В этот момент в начале улицы останавливается машина. Кальдрон узнает в приехавшем заместителя прокурора: Бруно Делатр выходит из автомобиля. Он подходит к беседующим и останавливается за спиной Мессарди. Собака оборачивается, обнюхивает его брюки и снова садится у ног хозяина.
— Что вы имеете в виду, спрашивая о положении головы?
Мессарди растерян. Его впервые допрашивает полиция, да еще в связи с убийством! Большой любитель детективных фильмов, он помнит, как их персонажи что-то бессвязно бормочут в ответ на вопросы фликов. Ему всегда это казалось полной нелепостью. Как можно не помнить о событиях, произошедших всего час назад? Но вот теперь, в реальной жизни, он, Омар Мессарди, и сам не понимает вопроса.
— Что значит — положение головы? Если бы он был жив?
Над ними проходит поезд. Раздается характерный стук колес на стыках рельсов, скрип тормозов. В результате благодаря этому грохоту поезда у Мистраля появляется минутка, чтобы подумать, прежде чем ответить. Комиссар сразу же понимает, что перед ним человек сверхэмоциональный, но он не имеет права подсказывать свидетелю ответы, которые тот мог бы подсознательно воспринять как свои.
— Нет, просто я хочу знать, в какую сторону было повернуто его лицо, — с несколько безучастной формальностью поясняет Мистраль.
Мессарди качает головой; видно, что он делает над собой усилие, чтобы вспомнить, и наконец, потушив сигарету, отвечает:
— Лицо было повернуто налево. Да, налево, правильно!
Мистраль и Кальдрон молчат и ничем не выдают своих мыслей, но вывод у них один: это не Фокусник. Перед глазами у обоих стоят фотографии убитых детей, найденных во время первого периода активности Фокусника: у всех жертв лица были повернуты направо. Это характерная особенность почерка убийцы.
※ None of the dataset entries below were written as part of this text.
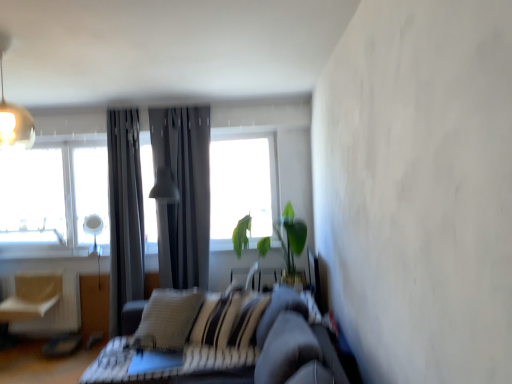 This screenshot has width=512, height=384. Describe the element at coordinates (31, 297) in the screenshot. I see `light beige fabric swivel chair at left` at that location.

Describe the element at coordinates (221, 344) in the screenshot. I see `dark gray leather couch at center` at that location.

Where is `dark gray leather couch at center`? This screenshot has width=512, height=384. dark gray leather couch at center is located at coordinates (221, 344).

At what (x,y) coordinates should I click in order to perform the action: click on transparent glass window at upper left. Please return your answer as a coordinate pair (x, y). This screenshot has height=384, width=512. Looking at the image, I should click on (56, 198).

This screenshot has height=384, width=512. I want to click on light beige fabric swivel chair at left, so click(31, 297).

Is dark gray fabric curtain at center facing towards dark gray leather couch at center?

Yes, dark gray fabric curtain at center is facing dark gray leather couch at center.

From the image's perspective, is dark gray fabric curtain at center above or below dark gray leather couch at center?

dark gray fabric curtain at center is situated higher than dark gray leather couch at center in the image.

Measure the distance between dark gray fabric curtain at center and dark gray leather couch at center.

They are 4.81 feet apart.

Does dark gray fabric curtain at center touch dark gray leather couch at center?

dark gray fabric curtain at center and dark gray leather couch at center are not in contact.

Which object is wider, light beige fabric swivel chair at left or transparent glass window at upper left?

transparent glass window at upper left is wider.

In terms of height, does light beige fabric swivel chair at left look taller or shorter compared to transparent glass window at upper left?

Clearly, light beige fabric swivel chair at left is shorter compared to transparent glass window at upper left.

Is light beige fabric swivel chair at left inside or outside of transparent glass window at upper left?

light beige fabric swivel chair at left is not inside transparent glass window at upper left, it's outside.

From a real-world perspective, which object rests below the other?

From a 3D spatial view, dark gray fabric curtain at center is below.

Which object is thinner, dark gray fabric curtain at center or metallic pendant light at upper left, the 2th light fixture in the bottom-to-top sequence?

dark gray fabric curtain at center is thinner.

Considering the positions of point (205, 219) and point (0, 57), is point (205, 219) closer or farther from the camera than point (0, 57)?

Point (205, 219) appears to be farther away from the viewer than point (0, 57).

Is dark gray fabric curtain at center looking in the opposite direction of metallic pendant light at upper left, which appears as the 1th light fixture when viewed from the front?

No, dark gray fabric curtain at center is not facing the opposite direction of metallic pendant light at upper left, which appears as the 1th light fixture when viewed from the front.

Would you say green leafy plant at center is part of light beige fabric swivel chair at left's contents?

That's incorrect, green leafy plant at center is not inside light beige fabric swivel chair at left.

Can you confirm if light beige fabric swivel chair at left is bigger than green leafy plant at center?

Incorrect, light beige fabric swivel chair at left is not larger than green leafy plant at center.

Is point (26, 281) farther from viewer compared to point (278, 227)?

No, it is in front of (278, 227).

From the image's perspective, which object appears higher, light beige fabric swivel chair at left or green leafy plant at center?

green leafy plant at center appears higher in the image.

Is green leafy plant at center positioned behind metallic pendant light at upper left, the second light fixture when ordered from back to front?

Yes, it is behind metallic pendant light at upper left, the second light fixture when ordered from back to front.

Is green leafy plant at center in contact with metallic pendant light at upper left, arranged as the first light fixture when viewed from the left?

No, green leafy plant at center is not with metallic pendant light at upper left, arranged as the first light fixture when viewed from the left.

Which is closer to the camera, (247, 241) or (2, 128)?

Clearly, point (247, 241) is more distant from the camera than point (2, 128).

Where is `houseplant lying in front of the light beige fabric swivel chair at left`? houseplant lying in front of the light beige fabric swivel chair at left is located at coordinates (291, 242).

From the image's perspective, is green leafy plant at center below light beige fabric swivel chair at left?

No, from the image's perspective, green leafy plant at center is not beneath light beige fabric swivel chair at left.

How much distance is there between green leafy plant at center and light beige fabric swivel chair at left?

green leafy plant at center and light beige fabric swivel chair at left are 2.36 meters apart.

From a real-world perspective, between green leafy plant at center and light beige fabric swivel chair at left, who is vertically lower?

light beige fabric swivel chair at left, from a real-world perspective.

Based on their positions, is dark gray leather couch at center located to the left or right of light beige fabric swivel chair at left?

Clearly, dark gray leather couch at center is on the right of light beige fabric swivel chair at left in the image.

From the picture: Is dark gray leather couch at center positioned beyond the bounds of light beige fabric swivel chair at left?

dark gray leather couch at center is positioned outside light beige fabric swivel chair at left.

Is dark gray leather couch at center positioned far away from light beige fabric swivel chair at left?

Indeed, dark gray leather couch at center is not near light beige fabric swivel chair at left.

I want to click on studio couch that appears on the right of dark gray fabric curtain at center, so click(x=221, y=344).

Identify the location of swivel chair in front of the transparent glass window at upper left. The image size is (512, 384). (31, 297).

From the image, which object appears to be nearer to matte gray lampshade at center, arranged as the 2th light fixture when viewed from the top, green leafy plant at center or light beige fabric swivel chair at left?

green leafy plant at center.

Based on their spatial positions, is dark gray leather couch at center or dark gray fabric curtain at center closer to matte gray lampshade at center, the 2th light fixture when ordered from left to right?

Among the two, dark gray fabric curtain at center is located nearer to matte gray lampshade at center, the 2th light fixture when ordered from left to right.

Which object lies further to the anchor point metallic pendant light at upper left, arranged as the first light fixture when viewed from the left, matte gray lampshade at center, arranged as the 2th light fixture when viewed from the top, or dark gray leather couch at center?

matte gray lampshade at center, arranged as the 2th light fixture when viewed from the top, is positioned further to the anchor metallic pendant light at upper left, arranged as the first light fixture when viewed from the left.

Estimate the real-world distances between objects in this image. Which object is closer to dark gray fabric curtain at center, metallic pendant light at upper left, the 2th light fixture in the bottom-to-top sequence, or transparent glass window at upper left?

transparent glass window at upper left is closer to dark gray fabric curtain at center.

Looking at the image, which one is located closer to transparent glass window at upper left, light beige fabric swivel chair at left or green leafy plant at center?

Based on the image, light beige fabric swivel chair at left appears to be nearer to transparent glass window at upper left.

From the picture: When comparing their distances from dark gray fabric curtain at center, does green leafy plant at center or dark gray leather couch at center seem further?

dark gray leather couch at center is positioned further to the anchor dark gray fabric curtain at center.

Based on their spatial positions, is matte gray lampshade at center, the 2th light fixture from the front, or green leafy plant at center further from dark gray fabric curtain at center?

Among the two, green leafy plant at center is located further to dark gray fabric curtain at center.

Which object lies nearer to the anchor point green leafy plant at center, metallic pendant light at upper left, which is counted as the 1th light fixture, starting from the top, or transparent glass window at upper left?

Based on the image, transparent glass window at upper left appears to be nearer to green leafy plant at center.

Locate an element on the screen. This screenshot has height=384, width=512. houseplant positioned between dark gray leather couch at center and matte gray lampshade at center, which is the 1th light fixture in back-to-front order, from near to far is located at coordinates (291, 242).

What are the coordinates of `light fixture between dark gray leather couch at center and dark gray fabric curtain at center along the z-axis` in the screenshot? It's located at (168, 214).

This screenshot has height=384, width=512. I want to click on houseplant between metallic pendant light at upper left, marked as the second light fixture in a right-to-left arrangement, and matte gray lampshade at center, which is the 1th light fixture in back-to-front order, in the front-back direction, so (291, 242).

Find the location of a particular element. The width and height of the screenshot is (512, 384). curtain between matte gray lampshade at center, the 2th light fixture from the front, and green leafy plant at center from left to right is located at coordinates (183, 194). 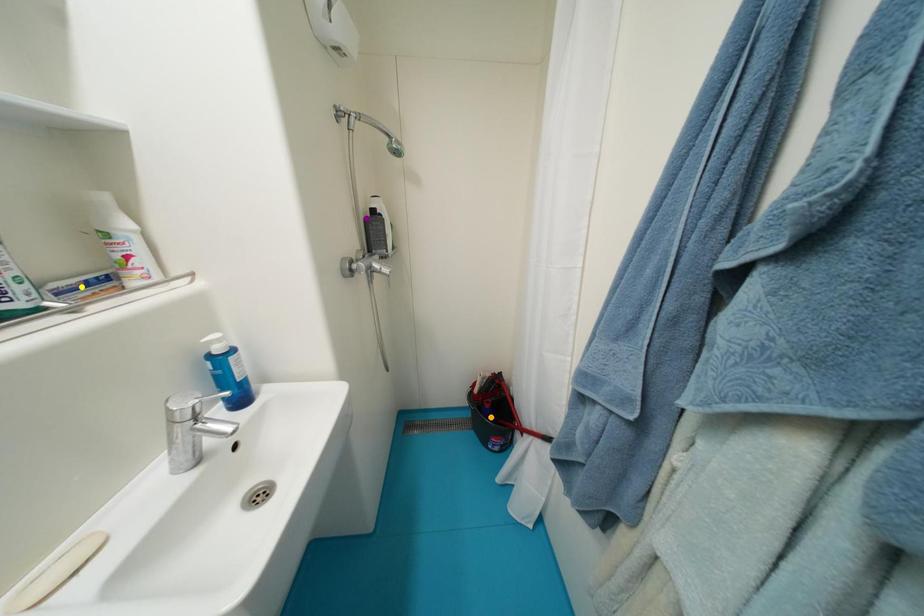 Order these from nearest to farthest:
orange point, purple point, yellow point

orange point, purple point, yellow point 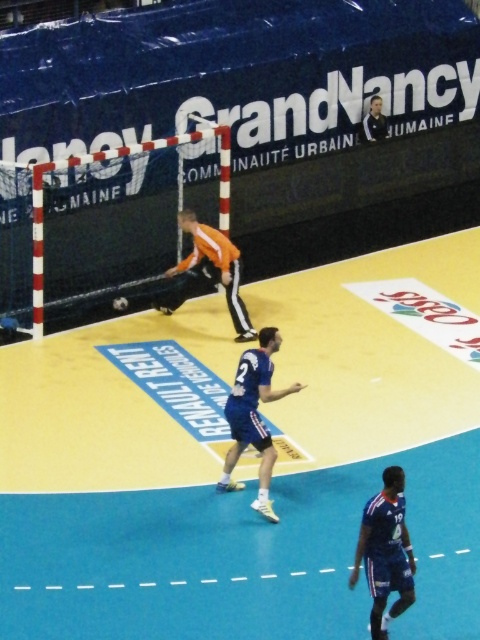 Who is shorter, blue fabric jersey at lower right or orange jersey at center?

With less height is blue fabric jersey at lower right.

Who is more forward, (x=410, y=582) or (x=216, y=246)?

Point (x=410, y=582) is more forward.

Between point (379, 637) and point (197, 252), which one is positioned behind?

Point (197, 252)

Where is `blue fabric jersey at lower right`? The image size is (480, 640). blue fabric jersey at lower right is located at coordinates (385, 550).

Does blue synthetic court at center have a lesser width compared to blue fabric jersey at lower right?

In fact, blue synthetic court at center might be wider than blue fabric jersey at lower right.

Which of these two, blue synthetic court at center or blue fabric jersey at lower right, stands shorter?

Standing shorter between the two is blue fabric jersey at lower right.

Is point (2, 608) positioned after point (382, 504)?

That is True.

Image resolution: width=480 pixels, height=640 pixels. In order to click on blue synthetic court at center in this screenshot , I will do `click(243, 461)`.

Is orange jersey at center wider than dark blue jersey at upper right?

Yes, orange jersey at center is wider than dark blue jersey at upper right.

Who is more forward, [197,227] or [376,138]?

Point [197,227] is in front.

You are a GUI agent. You are given a task and a screenshot of the screen. Output one action in this format:
    pyautogui.click(x=<x>, y=<y>)
    Task: Click on the orange jersey at center
    This screenshot has height=640, width=480.
    Given the screenshot: What is the action you would take?
    pyautogui.click(x=210, y=272) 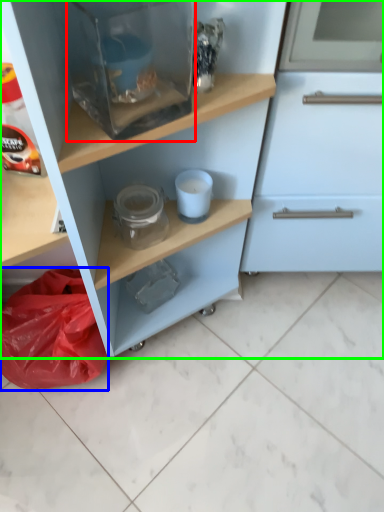 Question: Which object is positioned closest to appliance (highlighted by a red box)? Select from material (highlighted by a blue box) and cupboard (highlighted by a green box).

Мистраль уже собирается задать новый вопрос, но Мессарди вдруг восклицает:
— Нет, я ошибся, лицо у него было повернуто вправо. Руки лежали на уровне лица. Да, точно. Я держал поводок Васко в правой руке.
Пес лает, услышав наконец свое имя. Никто не обращает на него внимания, и он умолкает.
— Собака натянула поводок и подошла к нему со стороны лица, чтобы обнюхать. В этот момент я взглянул на лежащего и понял, что это ребенок.
Мистраль и Кальдрон по-прежнему остаются бесстрастными, но на сей раз понимают, что они все- таки имеют дело с Фокусником.
Мистраль продолжает ровным голосом:
— Значит, на животе, с лицом, повернутым направо. Что еще вы можете сказать о позе ребенка? Подумайте не торопясь. Времени у нас сколько угодно.
Мессарди начинает понемногу успокаиваться. Закуривает очередную сигарету.
— Еще у него кисти рук находились на уровне лица. Я подошел поближе, окликнул его и, поскольку он не отзывался, перевернул, попробовал усадить. Однако он сваливался обратно, и я тогда понял, что он действительно мертв. И побежал звонить.